Тогда Мартов стал говорить о «позорящих слухах», распространяемых про него. В указаниях на то, с кем Мартов оказался в союзе, не было никакой обиды. Я сам подвергся тем же нареканиям, когда оказался в союзе с тов. Брукэр. И я нисколько не обиделся, когда Мартов послал мне записку, в которой говорил: «смотри, кто с тобой вотирует». Правда, мой союз с Брукэр был временный и случайный. Между тем союз Мартова с Бундом оказался прочным. Я был против формулировки Мартова, так как она являлась Versurapfung'ом[21]. Я предупреждал Мартова об этом, и противники наши, идя за Мартовым, как один человек, красноречиво иллюстрировали эту ошибку. Но самое опасное заключается не в том, что Мартов попал в болото, а в том, что, случайно попав в него, он не постарался выбраться из него, а погружался все больше и больше. Бундисты почувствовали, что они стали господами положения, и положили на устав партии свой отпечаток.
Во время второй половины съезда тоже составилось компактное большинство, но только оно состояло уже из коалиции мартовцев, плюс «болото», плюс компактное меньшинство из «Рабочего Дела» и Бунда. И это компактное большинство стояло против искровцев. Один бундист, видя распри среди искровцев, сказал: «Приятно спорить, когда вожди дерутся». Мне непонятно, почему Бунд ушел при таких обстоятельствах. Он оказывался хозяином положения и мог бы провести многое. Вероятнее всего, у него был императивный мандат.

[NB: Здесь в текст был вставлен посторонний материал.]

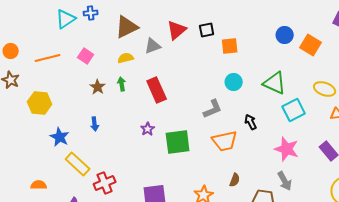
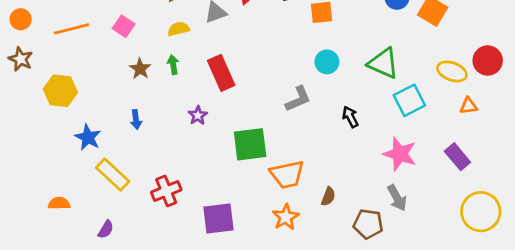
purple star: (148, 129) -> (198, 115), moved
orange trapezoid: (225, 141) -> (287, 175), moved
red cross: (105, 183) -> (166, 191), moved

После того, как первый параграф устава был испорчен, мы должны были связать разбитую посудину как можно туже, двойным узлом. У нас естественно явилось опасение, что нас подсидят, подведут. Ввиду этого необходимо было ввести обоюдную кооптацию в центральные учреждения, чтобы обеспечить партии единство их действий. Из-за этого вопроса снова возникла борьба. Необходимо было сделать так, чтобы к III съезду партии не могло повториться того же самого, что произошло с ОК. Нужно было создать последовательное, честное искровское министерство. На этом пункте мы были опять побиты. Пункт о взаимной кооптации в центральные учреждения был провален. Ошибка Мартова, поддерживаемого «болотом», обнаружилась еще ярче. С этого момента коалиция сложилась вполне, и под угрозою поражения мы принуждены были зарядить свои ружья двойными зарядами. Бунд и «Рабочее Дело» сидели и своими голосами решали судьбу съезда. Отсюда возникла упорная, ожесточенная борьба.